Sometimes, terms were recommended by experts in the field, or people who knew a topic intimately. (Those aren’t always the same thing!) Both these perspectives bring history and assumptions with them that may or may not fit in with the larger collection or way terms are arranged.

Sometimes those terms were the current thing at a particular time, but we have come to new understanding (this is true for a lot of terms about gender identity and sexual orientation, and also for terms around neurodiversity, and around topics like disability.)

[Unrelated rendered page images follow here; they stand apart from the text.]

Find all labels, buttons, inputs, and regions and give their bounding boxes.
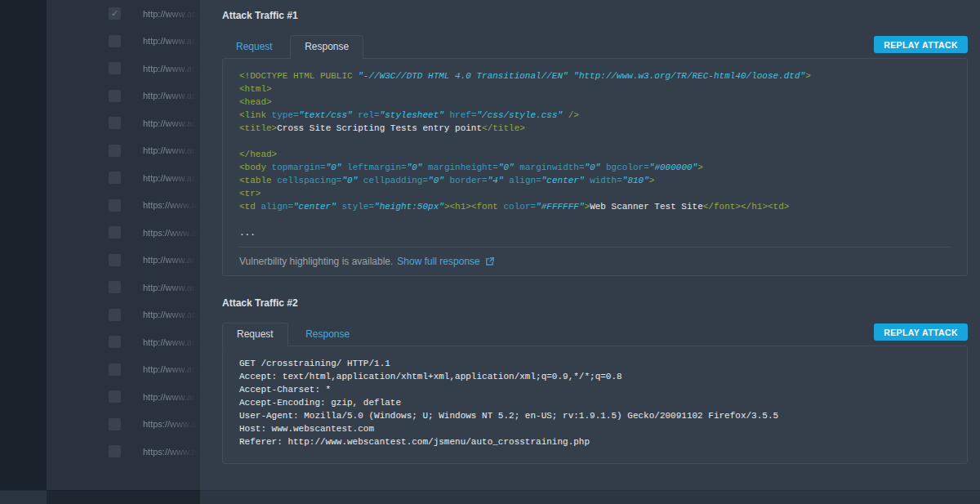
row-url: https://www.ac [143, 447, 200, 457]
row-url: http://www.acn [143, 283, 200, 292]
row-url: https://www.ac [143, 200, 200, 210]
url-list-item[interactable]: http://www.acn [47, 137, 200, 165]
row-url: https://www.ac [143, 419, 200, 429]
attack1-response-code: <!DOCTYPE HTML PUBLIC "-//W3C//DTD HTML … [223, 59, 967, 239]
url-list-footer [47, 490, 200, 504]
row-url: http://www.acn [143, 310, 200, 319]
url-list-item[interactable]: https://www.ac [47, 192, 200, 220]
show-full-response-link[interactable]: Show full response [397, 256, 494, 267]
row-checkbox[interactable] [109, 418, 121, 430]
row-checkbox[interactable] [109, 226, 121, 239]
left-rail [0, 0, 47, 490]
row-checkbox[interactable] [109, 390, 121, 403]
external-link-icon [485, 256, 495, 266]
main-footer-band [200, 490, 980, 504]
attack1-panel-footer: Vulnerbility highlighting is available. … [223, 248, 967, 267]
attack2-tab-request[interactable]: Request [222, 323, 288, 346]
row-checkbox[interactable] [109, 281, 121, 293]
attack1-response-panel: <!DOCTYPE HTML PUBLIC "-//W3C//DTD HTML … [222, 58, 968, 276]
row-url: http://www.acn [143, 145, 200, 155]
url-list-item[interactable]: ✓http://www.acn [47, 0, 200, 28]
attack1-tab-response[interactable]: Response [290, 35, 363, 59]
show-full-response-label: Show full response [397, 256, 479, 267]
attack1-tab-request[interactable]: Request [222, 35, 287, 59]
row-checkbox[interactable] [109, 336, 121, 348]
attack2-tab-response[interactable]: Response [292, 323, 363, 346]
row-url: http://www.acn [143, 392, 200, 402]
row-url: http://www.acn [143, 9, 200, 19]
url-list-item[interactable]: http://www.acn [47, 274, 200, 301]
attack2-request-panel: GET /crosstraining/ HTTP/1.1Accept: text… [222, 346, 968, 464]
attack2-title: Attack Traffic #2 [222, 297, 298, 309]
row-url: http://www.acn [143, 337, 200, 347]
url-list-item[interactable]: http://www.acn [47, 356, 200, 384]
attack1-tabbar: Request Response REPLAY ATTACK [222, 35, 968, 59]
attack1-title: Attack Traffic #1 [222, 10, 298, 21]
url-list-item[interactable]: http://www.acn [47, 164, 200, 192]
row-checkbox[interactable] [109, 117, 121, 129]
row-url: http://www.acn [143, 118, 200, 128]
row-checkbox[interactable] [109, 199, 121, 212]
row-checkbox[interactable] [109, 364, 121, 376]
row-checkbox[interactable]: ✓ [109, 7, 121, 20]
row-checkbox[interactable] [109, 35, 121, 47]
row-checkbox[interactable] [109, 90, 121, 102]
row-url: http://www.acn [143, 64, 200, 74]
url-list-item[interactable]: https://www.ac [47, 219, 200, 247]
row-checkbox[interactable] [109, 254, 121, 266]
row-url: http://www.acn [143, 173, 200, 183]
row-checkbox[interactable] [109, 62, 121, 74]
url-list: ✓http://www.acnhttp://www.acnhttp://www.… [47, 0, 200, 490]
url-list-item[interactable]: http://www.acn [47, 55, 200, 83]
url-list-item[interactable]: http://www.acn [47, 109, 200, 137]
row-checkbox[interactable] [109, 309, 121, 321]
row-url: http://www.acn [143, 91, 200, 100]
row-checkbox[interactable] [109, 145, 121, 157]
main-content: Attack Traffic #1 Request Response REPLA… [200, 0, 980, 490]
left-rail-footer [0, 490, 47, 504]
row-checkbox[interactable] [109, 172, 121, 184]
attack2-tabbar: Request Response REPLAY ATTACK [222, 323, 968, 346]
url-list-item[interactable]: http://www.acn [47, 383, 200, 411]
row-url: http://www.acn [143, 364, 200, 374]
row-url: http://www.acn [143, 36, 200, 46]
url-list-item[interactable]: https://www.ac [47, 438, 200, 466]
url-list-item[interactable]: http://www.acn [47, 83, 200, 110]
attack2-request-code: GET /crosstraining/ HTTP/1.1Accept: text… [223, 346, 967, 448]
url-list-item[interactable]: http://www.acn [47, 28, 200, 56]
row-checkbox[interactable] [109, 445, 121, 457]
url-list-item[interactable]: https://www.ac [47, 411, 200, 439]
url-list-item[interactable]: http://www.acn [47, 328, 200, 356]
url-list-item[interactable]: http://www.acn [47, 247, 200, 274]
row-url: http://www.acn [143, 255, 200, 265]
url-list-item[interactable]: http://www.acn [47, 301, 200, 329]
vuln-highlight-note: Vulnerbility highlighting is available. [239, 256, 393, 267]
row-url: https://www.ac [143, 228, 200, 238]
attack1-replay-attack-button[interactable]: REPLAY ATTACK [874, 36, 968, 53]
attack2-replay-attack-button[interactable]: REPLAY ATTACK [874, 323, 968, 341]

Sometimes topics are entirely new – as technology changes, we need to come up with words to help us find things about it. Do we catalogue it by the current tech device, or do we use a more general term, because the iPhone X of today is going to be barely in service in five years, and mostly forgotten in fifteen?

Sometimes we have to pick one – like my exaple in earlier posts, you sometimes need to pick an option so that you have one main subject heading, rather than making people search through

  • Cat
  • Cats
  • Felines
  • House cats
  • Kitties
  • Pussy cats
  • Fuzzballs who take over the bed

(Ok, that last one isn’t very likely.)

Some of these terms are more clinical than others. Some are questions of ‘do we make a standard of singular or plural for groups of things’? Some are ‘do we include a common nickname or slang term’. Some terms might be more historically dated than others.

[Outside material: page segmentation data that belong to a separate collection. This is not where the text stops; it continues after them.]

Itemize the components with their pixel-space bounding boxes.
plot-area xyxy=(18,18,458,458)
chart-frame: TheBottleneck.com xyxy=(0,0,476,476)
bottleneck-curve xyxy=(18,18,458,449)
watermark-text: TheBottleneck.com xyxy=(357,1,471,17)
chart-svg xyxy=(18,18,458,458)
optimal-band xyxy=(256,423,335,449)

Why does this matter, anyway?

This might not seem like a big deal with cats – but it can be a bigger deal if you’re talking about health information, or topics where there’s often a difference between experience of a thing and professional knowledge and training about a thing.

(Dealing with the legal system as a person dealing with a crime versus lawyers and judges. Dealing with a health issue as a person experiencing a problem versus being a doctor or nurse or health care professional.)

Sometimes terms can bias our assumptions about results. I mentioned the issue with the Library of Congress wanting to drop ‘illegal alien’ and use other terms, and being blocked by Congress (because of the role the Library of Congress plays with the actual work of Congress and the need to reflect the terms used in the laws.)

Individual library systems may decide to change their terms for these kinds of topics, to create a more welcoming and diverse environment in various ways and to reflect the needs of their particular communities.

That part, of course, is where it can get complicated. Libraries are aware that they’re serving the people who come into their building (many of whom do so fairly anonymously: librarians don’t know what you look at on the shelf, and many libraries deliberately do as little tracking of activities, loans, and other user-specific details as they can get away with, to preserve patron privacy.)

But libraries also serve people who never come into them. Not just the people who use online resources (libraries can see what’s getting used), but libraries should also be thinking about all the people who don’t use their services but could.

This is most easily illustrated by public libraries, since they serve a particular location. A library might notice that they’re seeing some types of people use the library regularly, and may be able to tell from demographic information about their area that they’re not seeing some groups as often as they should be.

Sometimes that’s about the words we choose. Whether people can see themselves reflected in the library and the catalogue and the displays.

Who decides subject headings for a work?

There is also a degree of editorial influence on who sets the subject headings.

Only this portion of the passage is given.